In the records below, pick out all lines containing the word "worden".

§ **Material provided**:
———
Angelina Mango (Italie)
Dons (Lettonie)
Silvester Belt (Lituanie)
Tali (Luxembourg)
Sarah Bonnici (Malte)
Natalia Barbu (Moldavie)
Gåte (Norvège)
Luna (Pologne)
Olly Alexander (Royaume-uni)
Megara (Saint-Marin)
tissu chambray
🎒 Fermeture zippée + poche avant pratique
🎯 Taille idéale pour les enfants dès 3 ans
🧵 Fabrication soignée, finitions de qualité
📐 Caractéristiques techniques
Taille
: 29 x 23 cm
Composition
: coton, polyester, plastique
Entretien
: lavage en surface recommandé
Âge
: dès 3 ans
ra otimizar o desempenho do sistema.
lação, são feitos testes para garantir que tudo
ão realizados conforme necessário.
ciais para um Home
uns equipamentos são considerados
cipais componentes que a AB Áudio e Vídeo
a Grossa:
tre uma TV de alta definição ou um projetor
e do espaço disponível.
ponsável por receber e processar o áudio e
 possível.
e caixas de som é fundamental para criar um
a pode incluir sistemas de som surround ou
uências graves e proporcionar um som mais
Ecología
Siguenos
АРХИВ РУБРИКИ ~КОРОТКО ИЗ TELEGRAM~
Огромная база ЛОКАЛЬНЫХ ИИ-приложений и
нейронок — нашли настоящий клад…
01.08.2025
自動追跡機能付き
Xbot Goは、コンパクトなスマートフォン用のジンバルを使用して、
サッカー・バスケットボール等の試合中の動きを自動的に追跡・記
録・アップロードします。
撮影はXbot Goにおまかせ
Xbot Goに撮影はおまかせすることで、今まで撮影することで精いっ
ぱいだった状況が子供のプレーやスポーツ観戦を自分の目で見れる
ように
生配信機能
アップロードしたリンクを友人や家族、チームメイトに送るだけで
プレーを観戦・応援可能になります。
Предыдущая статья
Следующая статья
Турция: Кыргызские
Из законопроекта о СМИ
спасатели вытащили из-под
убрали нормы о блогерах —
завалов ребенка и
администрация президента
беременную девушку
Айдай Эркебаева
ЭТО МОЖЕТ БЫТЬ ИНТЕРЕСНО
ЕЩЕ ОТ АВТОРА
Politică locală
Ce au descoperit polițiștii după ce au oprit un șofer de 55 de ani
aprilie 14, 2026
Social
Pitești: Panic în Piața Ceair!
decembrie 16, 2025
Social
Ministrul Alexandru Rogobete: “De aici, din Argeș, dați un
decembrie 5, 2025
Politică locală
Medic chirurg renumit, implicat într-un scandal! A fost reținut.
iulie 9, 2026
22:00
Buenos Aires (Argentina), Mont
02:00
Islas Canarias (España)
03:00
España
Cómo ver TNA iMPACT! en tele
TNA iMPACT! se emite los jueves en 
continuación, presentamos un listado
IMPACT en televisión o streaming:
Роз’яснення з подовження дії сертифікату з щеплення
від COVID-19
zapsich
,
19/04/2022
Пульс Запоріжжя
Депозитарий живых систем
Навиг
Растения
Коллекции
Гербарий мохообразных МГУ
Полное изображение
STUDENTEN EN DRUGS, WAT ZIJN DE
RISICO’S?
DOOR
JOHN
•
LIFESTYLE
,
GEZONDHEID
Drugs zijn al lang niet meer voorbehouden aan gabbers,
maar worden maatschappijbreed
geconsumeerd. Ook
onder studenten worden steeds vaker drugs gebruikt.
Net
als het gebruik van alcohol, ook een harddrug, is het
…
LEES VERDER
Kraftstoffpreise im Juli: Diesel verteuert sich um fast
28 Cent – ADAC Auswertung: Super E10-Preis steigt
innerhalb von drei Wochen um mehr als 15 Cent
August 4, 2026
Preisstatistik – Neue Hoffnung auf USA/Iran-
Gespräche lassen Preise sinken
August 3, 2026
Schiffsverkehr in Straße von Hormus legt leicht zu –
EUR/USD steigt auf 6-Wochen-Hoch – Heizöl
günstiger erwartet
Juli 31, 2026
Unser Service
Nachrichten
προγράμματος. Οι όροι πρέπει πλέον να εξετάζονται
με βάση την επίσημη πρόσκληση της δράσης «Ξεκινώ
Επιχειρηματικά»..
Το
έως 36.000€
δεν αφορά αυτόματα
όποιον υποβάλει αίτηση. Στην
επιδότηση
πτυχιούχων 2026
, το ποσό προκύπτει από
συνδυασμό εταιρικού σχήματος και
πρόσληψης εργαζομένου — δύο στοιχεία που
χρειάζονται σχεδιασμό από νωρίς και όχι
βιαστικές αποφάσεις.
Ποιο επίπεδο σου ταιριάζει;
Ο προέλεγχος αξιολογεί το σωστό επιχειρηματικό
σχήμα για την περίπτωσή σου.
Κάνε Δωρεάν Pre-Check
———
§ **Response below**:
maar worden maatschappijbreed
onder studenten worden steeds vaker drugs gebruikt.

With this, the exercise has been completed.